Information:
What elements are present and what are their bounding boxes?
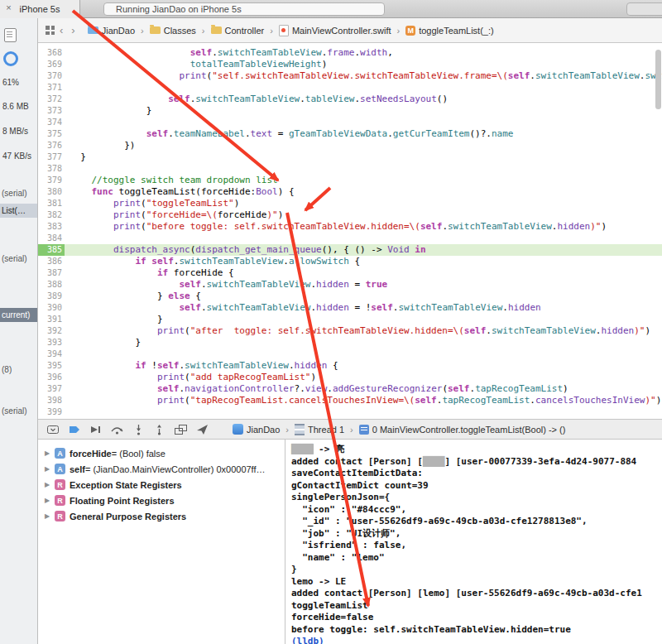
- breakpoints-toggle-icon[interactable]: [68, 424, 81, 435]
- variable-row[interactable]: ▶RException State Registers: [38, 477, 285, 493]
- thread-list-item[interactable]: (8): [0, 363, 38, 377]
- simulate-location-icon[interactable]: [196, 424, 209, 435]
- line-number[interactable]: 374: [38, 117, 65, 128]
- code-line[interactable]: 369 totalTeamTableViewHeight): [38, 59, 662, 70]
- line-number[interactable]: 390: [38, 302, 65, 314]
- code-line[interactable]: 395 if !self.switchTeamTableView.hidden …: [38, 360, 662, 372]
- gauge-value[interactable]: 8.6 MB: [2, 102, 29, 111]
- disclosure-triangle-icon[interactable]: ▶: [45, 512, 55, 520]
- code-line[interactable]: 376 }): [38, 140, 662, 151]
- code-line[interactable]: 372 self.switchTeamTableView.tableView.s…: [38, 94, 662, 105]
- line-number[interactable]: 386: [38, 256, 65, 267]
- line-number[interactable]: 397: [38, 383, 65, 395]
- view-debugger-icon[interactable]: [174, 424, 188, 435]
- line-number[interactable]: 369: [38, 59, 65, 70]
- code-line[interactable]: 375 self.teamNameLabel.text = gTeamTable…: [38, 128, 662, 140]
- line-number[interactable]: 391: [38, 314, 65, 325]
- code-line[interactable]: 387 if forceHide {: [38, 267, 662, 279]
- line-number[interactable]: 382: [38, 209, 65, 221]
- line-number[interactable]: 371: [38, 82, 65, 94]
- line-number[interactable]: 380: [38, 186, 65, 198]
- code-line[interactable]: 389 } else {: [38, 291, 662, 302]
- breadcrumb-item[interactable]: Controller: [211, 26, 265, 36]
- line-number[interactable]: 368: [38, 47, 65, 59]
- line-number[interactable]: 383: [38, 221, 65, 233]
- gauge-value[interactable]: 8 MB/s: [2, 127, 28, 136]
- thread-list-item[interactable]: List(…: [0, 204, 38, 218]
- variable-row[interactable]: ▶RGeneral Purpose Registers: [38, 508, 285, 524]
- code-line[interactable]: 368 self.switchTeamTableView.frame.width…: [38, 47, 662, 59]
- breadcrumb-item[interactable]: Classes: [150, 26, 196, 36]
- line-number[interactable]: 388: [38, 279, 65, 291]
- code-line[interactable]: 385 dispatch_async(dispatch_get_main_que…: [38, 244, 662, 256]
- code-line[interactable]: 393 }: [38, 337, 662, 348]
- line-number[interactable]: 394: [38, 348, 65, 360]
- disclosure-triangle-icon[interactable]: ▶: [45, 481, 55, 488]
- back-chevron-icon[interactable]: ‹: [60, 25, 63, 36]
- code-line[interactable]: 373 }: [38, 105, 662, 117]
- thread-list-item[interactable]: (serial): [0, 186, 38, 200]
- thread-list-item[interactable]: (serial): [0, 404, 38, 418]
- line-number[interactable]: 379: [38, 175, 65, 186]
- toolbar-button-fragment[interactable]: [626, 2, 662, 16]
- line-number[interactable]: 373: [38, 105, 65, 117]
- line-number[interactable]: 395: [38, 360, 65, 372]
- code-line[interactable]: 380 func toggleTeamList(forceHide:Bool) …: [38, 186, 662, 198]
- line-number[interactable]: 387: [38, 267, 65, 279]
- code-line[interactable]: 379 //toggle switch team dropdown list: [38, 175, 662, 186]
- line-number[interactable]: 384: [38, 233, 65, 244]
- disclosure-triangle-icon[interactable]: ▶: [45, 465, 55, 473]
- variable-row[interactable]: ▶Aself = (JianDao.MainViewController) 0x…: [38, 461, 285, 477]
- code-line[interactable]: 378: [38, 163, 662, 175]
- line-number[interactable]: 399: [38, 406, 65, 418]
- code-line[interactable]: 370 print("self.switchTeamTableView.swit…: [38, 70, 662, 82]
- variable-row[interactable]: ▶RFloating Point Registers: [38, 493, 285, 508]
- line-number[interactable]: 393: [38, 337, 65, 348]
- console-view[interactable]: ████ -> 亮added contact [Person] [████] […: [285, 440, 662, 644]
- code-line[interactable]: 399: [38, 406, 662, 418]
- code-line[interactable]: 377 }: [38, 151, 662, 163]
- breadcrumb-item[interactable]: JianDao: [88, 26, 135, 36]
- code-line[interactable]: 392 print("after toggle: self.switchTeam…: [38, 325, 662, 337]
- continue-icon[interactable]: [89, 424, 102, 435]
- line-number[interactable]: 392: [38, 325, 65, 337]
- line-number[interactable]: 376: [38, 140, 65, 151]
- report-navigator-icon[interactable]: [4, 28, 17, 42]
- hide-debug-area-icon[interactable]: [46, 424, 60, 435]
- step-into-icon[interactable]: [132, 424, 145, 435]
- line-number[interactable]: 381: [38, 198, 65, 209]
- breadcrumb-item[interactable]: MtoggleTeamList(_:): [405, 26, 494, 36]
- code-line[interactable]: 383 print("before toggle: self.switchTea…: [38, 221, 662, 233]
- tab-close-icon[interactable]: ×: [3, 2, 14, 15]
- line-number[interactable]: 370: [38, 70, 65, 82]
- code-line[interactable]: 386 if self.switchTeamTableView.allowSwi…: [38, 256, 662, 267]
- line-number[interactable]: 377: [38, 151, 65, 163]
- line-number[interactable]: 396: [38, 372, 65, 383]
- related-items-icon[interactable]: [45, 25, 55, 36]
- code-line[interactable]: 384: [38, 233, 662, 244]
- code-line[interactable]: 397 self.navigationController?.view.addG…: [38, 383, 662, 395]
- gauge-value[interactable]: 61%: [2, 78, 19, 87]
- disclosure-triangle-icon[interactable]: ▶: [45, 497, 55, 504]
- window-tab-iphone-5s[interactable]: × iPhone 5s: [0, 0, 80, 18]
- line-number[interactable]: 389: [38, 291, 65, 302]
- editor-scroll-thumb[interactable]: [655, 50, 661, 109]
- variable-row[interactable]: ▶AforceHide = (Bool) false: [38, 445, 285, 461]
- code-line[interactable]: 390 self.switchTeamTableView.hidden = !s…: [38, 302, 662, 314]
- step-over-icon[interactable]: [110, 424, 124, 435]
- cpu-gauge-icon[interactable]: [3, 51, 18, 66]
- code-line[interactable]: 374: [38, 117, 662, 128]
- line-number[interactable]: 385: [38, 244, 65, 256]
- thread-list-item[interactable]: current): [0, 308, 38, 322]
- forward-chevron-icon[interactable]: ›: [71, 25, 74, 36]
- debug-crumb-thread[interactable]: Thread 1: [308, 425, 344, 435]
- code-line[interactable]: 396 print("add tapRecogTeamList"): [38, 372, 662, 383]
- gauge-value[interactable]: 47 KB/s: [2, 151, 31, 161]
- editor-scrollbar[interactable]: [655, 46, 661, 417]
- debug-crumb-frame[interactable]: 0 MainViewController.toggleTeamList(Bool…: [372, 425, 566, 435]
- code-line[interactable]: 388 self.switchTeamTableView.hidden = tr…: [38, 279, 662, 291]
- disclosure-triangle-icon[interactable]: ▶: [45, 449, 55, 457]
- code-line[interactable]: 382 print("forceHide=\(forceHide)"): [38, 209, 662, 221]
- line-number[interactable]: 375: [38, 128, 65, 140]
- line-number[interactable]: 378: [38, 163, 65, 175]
...
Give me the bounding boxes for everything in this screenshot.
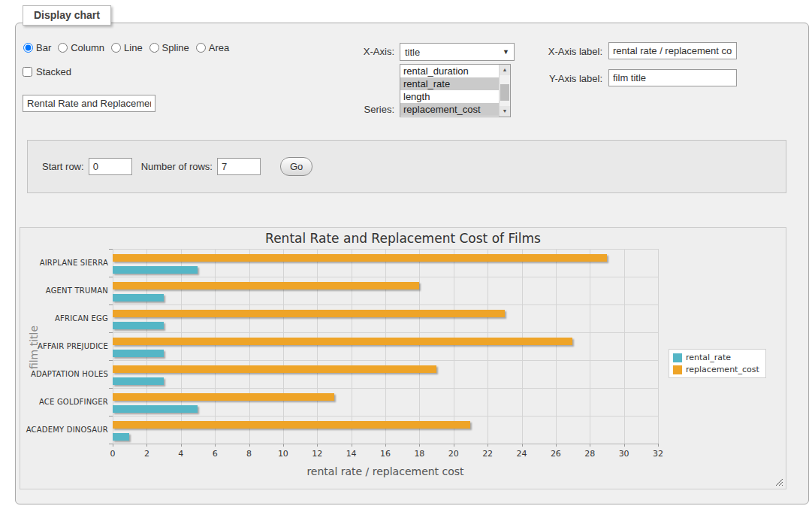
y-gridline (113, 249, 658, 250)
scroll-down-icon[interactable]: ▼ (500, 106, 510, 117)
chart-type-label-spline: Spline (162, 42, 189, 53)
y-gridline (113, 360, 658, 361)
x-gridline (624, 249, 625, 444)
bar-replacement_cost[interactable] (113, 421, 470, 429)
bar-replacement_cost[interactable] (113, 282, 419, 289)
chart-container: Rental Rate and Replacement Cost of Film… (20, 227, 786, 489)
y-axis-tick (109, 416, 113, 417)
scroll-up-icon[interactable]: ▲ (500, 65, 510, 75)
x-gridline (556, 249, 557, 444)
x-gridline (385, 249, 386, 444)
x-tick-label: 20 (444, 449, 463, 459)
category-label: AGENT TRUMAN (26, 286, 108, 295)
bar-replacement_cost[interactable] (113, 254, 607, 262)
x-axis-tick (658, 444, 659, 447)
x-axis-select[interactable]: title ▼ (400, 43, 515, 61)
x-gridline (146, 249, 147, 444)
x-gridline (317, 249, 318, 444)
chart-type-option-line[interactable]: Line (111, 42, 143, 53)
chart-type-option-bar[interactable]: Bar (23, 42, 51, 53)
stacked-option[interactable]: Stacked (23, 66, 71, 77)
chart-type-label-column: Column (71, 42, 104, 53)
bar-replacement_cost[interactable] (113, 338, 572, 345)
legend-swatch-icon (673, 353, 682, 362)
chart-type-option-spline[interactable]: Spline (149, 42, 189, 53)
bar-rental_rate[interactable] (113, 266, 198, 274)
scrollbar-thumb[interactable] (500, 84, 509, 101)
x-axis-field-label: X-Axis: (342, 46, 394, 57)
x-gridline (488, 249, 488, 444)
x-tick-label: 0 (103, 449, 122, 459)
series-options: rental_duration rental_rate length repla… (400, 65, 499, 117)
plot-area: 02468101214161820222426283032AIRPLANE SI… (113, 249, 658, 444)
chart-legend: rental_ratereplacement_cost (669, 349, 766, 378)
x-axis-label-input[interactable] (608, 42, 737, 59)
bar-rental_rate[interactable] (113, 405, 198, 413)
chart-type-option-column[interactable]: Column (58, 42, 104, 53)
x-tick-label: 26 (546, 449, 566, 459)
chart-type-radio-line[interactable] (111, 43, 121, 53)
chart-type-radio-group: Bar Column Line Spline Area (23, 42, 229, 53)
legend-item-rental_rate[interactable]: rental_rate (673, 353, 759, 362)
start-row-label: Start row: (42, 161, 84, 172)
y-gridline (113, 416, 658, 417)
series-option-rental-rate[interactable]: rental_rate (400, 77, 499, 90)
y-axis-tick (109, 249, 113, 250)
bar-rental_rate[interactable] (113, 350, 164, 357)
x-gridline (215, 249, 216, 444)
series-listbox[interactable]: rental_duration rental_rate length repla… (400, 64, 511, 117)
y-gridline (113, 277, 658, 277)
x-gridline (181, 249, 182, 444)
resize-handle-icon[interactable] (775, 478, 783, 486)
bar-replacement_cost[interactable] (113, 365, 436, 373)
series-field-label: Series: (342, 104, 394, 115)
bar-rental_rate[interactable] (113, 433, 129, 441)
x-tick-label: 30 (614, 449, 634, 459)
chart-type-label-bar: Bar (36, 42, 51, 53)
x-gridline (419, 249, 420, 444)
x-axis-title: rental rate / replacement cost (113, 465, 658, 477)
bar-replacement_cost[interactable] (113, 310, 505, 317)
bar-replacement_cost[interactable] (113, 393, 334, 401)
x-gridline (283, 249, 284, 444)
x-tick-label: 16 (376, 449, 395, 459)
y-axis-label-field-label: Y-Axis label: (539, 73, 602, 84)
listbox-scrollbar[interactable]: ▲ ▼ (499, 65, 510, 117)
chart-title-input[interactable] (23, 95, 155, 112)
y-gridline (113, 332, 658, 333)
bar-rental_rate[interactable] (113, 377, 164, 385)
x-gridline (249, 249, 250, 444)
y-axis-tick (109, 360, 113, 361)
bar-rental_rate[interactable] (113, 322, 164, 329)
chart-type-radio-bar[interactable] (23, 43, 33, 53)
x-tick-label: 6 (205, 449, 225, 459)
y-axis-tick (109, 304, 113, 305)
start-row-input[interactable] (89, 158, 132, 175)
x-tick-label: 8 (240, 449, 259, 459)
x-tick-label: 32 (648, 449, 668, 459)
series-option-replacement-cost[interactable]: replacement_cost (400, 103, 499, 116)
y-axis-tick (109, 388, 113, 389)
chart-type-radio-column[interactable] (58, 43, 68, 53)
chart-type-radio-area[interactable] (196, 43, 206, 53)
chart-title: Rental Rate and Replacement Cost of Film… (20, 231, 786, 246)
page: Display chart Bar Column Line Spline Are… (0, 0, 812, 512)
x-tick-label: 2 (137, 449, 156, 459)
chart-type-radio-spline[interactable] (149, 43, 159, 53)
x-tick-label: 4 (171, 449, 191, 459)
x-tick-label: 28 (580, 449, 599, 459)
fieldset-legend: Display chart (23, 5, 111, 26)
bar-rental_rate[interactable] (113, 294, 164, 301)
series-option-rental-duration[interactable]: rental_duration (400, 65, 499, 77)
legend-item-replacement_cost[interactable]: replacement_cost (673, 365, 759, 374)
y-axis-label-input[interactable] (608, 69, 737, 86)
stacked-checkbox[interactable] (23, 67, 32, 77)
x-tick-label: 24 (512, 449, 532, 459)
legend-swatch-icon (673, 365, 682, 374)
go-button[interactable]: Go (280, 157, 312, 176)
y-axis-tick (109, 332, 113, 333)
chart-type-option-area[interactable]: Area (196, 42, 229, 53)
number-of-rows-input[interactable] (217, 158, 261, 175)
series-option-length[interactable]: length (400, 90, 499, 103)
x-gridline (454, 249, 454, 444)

What is required:
In the entries, find every line holding "input" and copy it.

Response to this task:
x-axis-label-input[interactable] (608, 42, 737, 59)
chart-title-input[interactable] (23, 95, 155, 112)
start-row-input[interactable] (89, 158, 132, 175)
y-axis-label-input[interactable] (608, 69, 737, 86)
number-of-rows-input[interactable] (217, 158, 261, 175)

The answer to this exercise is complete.